> _Study material_:
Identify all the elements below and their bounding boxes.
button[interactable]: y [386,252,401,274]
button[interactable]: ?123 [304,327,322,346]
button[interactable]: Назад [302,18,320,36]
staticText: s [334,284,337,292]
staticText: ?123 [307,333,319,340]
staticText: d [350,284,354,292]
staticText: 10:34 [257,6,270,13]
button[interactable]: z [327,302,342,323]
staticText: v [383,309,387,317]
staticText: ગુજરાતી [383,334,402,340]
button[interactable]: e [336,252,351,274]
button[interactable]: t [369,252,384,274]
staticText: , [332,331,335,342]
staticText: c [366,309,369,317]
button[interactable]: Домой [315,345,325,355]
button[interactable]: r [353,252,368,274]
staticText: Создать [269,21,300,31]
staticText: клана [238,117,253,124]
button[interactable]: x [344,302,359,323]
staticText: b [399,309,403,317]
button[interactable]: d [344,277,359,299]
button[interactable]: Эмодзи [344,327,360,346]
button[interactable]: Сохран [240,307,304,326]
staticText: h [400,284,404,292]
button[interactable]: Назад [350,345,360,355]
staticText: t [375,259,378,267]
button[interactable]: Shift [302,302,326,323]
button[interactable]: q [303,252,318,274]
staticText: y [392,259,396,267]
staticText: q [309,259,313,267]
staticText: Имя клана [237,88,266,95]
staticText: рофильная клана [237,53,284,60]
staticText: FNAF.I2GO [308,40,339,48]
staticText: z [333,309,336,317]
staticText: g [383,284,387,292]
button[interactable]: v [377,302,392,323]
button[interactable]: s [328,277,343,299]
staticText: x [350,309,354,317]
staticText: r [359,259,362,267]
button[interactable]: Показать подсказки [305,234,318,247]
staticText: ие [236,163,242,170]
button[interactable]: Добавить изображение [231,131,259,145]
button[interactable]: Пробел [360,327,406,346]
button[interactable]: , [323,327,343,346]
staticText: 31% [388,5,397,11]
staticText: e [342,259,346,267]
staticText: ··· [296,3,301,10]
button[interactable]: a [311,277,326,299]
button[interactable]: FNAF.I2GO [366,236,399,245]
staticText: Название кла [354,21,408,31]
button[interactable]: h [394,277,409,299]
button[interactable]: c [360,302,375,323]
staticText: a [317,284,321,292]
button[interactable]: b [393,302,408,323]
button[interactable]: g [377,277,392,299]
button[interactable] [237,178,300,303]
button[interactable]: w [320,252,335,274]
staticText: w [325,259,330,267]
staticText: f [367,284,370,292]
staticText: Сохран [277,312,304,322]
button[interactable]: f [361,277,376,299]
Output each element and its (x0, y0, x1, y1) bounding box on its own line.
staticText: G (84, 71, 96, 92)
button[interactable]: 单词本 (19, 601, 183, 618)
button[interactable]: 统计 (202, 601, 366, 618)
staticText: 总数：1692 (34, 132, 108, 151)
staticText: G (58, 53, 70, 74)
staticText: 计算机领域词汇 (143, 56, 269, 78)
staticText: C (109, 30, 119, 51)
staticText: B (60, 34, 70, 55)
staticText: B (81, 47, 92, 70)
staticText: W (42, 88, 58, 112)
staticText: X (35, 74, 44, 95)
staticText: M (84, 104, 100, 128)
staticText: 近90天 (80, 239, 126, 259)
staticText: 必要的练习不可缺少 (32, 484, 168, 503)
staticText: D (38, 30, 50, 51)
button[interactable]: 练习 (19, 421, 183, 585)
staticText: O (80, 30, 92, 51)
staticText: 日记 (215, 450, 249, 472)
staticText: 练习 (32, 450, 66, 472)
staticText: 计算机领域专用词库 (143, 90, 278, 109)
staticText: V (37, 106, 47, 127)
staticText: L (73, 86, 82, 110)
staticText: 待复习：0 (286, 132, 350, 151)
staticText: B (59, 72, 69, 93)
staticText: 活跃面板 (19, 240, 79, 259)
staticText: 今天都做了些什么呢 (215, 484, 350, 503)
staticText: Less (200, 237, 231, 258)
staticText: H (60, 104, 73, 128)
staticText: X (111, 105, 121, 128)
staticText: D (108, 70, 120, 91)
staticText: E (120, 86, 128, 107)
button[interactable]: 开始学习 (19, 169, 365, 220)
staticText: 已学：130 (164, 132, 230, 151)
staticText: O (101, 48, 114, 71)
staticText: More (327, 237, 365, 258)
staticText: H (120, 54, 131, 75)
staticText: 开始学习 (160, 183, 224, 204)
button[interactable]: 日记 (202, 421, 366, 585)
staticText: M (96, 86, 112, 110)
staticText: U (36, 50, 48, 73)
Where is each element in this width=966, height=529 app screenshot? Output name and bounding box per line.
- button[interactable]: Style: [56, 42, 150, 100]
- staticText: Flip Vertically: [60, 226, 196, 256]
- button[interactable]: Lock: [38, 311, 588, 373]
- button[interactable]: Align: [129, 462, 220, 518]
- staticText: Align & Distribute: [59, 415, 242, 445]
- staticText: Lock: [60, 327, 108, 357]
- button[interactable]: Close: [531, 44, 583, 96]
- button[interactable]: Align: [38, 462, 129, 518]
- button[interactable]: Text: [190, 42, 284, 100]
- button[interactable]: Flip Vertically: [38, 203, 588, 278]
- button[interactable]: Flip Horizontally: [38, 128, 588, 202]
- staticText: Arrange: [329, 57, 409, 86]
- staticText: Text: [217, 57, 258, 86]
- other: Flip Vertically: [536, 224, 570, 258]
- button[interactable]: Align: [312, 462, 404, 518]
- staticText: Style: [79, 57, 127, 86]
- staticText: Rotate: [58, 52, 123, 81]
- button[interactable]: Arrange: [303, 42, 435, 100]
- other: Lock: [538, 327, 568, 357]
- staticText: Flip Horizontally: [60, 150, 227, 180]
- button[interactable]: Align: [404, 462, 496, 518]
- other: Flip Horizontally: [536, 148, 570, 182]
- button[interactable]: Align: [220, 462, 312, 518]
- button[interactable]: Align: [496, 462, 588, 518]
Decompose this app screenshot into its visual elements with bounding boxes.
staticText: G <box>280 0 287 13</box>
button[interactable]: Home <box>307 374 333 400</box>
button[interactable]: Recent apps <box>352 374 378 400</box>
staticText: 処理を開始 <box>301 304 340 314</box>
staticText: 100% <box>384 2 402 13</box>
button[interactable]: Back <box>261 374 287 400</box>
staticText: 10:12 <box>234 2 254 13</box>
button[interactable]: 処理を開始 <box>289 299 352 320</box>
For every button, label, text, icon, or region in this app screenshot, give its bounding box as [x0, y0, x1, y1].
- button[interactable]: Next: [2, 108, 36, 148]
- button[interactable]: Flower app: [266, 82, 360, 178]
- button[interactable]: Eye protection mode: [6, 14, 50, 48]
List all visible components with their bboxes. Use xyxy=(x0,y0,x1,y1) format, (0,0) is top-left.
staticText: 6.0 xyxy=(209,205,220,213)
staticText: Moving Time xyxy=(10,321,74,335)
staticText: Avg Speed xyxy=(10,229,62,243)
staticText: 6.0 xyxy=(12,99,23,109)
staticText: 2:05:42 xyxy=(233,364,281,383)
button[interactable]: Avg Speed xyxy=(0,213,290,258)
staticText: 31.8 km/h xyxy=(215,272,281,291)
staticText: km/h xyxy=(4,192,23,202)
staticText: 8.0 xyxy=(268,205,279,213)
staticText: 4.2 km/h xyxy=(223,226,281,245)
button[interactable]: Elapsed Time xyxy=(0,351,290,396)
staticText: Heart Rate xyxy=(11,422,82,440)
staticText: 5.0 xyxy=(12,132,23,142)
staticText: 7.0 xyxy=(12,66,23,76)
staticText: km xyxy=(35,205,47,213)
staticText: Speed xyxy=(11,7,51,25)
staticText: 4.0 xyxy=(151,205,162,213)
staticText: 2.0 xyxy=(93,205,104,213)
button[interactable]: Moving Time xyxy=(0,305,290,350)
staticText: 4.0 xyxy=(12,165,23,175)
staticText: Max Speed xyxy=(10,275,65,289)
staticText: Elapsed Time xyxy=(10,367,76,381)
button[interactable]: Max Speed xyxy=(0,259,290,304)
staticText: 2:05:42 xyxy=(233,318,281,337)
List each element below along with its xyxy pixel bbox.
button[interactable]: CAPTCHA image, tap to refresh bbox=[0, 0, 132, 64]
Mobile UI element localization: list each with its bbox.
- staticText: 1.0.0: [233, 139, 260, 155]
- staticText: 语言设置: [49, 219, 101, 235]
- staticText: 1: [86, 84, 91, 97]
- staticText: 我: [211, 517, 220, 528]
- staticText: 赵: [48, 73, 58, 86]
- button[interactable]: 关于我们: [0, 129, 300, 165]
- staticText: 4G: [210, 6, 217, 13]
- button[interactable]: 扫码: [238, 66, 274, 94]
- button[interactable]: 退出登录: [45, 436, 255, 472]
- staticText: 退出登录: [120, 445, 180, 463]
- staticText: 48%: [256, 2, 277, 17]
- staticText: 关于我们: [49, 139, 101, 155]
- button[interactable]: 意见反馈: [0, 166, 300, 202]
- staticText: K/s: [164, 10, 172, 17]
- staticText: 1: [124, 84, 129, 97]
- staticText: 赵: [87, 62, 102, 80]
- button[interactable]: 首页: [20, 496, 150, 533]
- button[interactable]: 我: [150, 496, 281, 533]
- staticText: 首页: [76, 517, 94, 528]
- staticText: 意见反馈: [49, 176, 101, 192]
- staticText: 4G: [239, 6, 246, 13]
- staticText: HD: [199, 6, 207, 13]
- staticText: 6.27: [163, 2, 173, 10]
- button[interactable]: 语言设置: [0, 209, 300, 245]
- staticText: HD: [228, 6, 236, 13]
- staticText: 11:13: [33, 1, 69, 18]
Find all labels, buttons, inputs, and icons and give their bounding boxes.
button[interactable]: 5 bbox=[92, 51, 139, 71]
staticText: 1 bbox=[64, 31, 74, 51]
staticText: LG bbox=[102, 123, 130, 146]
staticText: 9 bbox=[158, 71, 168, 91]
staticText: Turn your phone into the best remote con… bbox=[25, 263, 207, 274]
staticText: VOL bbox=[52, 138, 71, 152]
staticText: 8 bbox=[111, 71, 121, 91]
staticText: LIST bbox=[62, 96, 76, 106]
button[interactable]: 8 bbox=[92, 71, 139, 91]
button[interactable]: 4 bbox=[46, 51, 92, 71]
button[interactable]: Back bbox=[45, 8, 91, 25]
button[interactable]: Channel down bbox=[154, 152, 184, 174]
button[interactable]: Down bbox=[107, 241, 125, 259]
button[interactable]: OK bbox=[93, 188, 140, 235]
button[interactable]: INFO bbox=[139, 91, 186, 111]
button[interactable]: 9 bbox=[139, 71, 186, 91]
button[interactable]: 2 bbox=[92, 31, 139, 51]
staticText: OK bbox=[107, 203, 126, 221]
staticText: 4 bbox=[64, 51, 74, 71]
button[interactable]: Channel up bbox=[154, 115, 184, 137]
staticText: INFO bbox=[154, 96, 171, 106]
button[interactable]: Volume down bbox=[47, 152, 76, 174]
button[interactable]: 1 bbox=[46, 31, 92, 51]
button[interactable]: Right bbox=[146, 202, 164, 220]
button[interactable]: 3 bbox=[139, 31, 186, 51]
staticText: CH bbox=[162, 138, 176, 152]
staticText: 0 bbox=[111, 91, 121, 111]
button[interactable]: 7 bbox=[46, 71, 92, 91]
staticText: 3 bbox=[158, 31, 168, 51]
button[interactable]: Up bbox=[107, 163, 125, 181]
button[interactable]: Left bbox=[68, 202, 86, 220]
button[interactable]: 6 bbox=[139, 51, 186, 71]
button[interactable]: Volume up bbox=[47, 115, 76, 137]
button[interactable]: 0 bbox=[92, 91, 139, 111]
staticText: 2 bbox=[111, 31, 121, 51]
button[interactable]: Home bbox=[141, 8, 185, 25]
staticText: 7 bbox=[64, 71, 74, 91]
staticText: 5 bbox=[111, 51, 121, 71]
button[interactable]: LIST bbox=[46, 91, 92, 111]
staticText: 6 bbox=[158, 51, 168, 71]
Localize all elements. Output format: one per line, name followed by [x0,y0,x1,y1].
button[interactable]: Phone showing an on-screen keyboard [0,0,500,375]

> _Your assignment_: Please copy each line of the material that has the string "Horizontally" somewhere in it.

> _Written solution_:
- button[interactable]: Flip Horizontally: [38, 128, 588, 202]
- staticText: Flip Horizontally: [60, 150, 227, 180]
- other: Flip Horizontally: [536, 148, 570, 182]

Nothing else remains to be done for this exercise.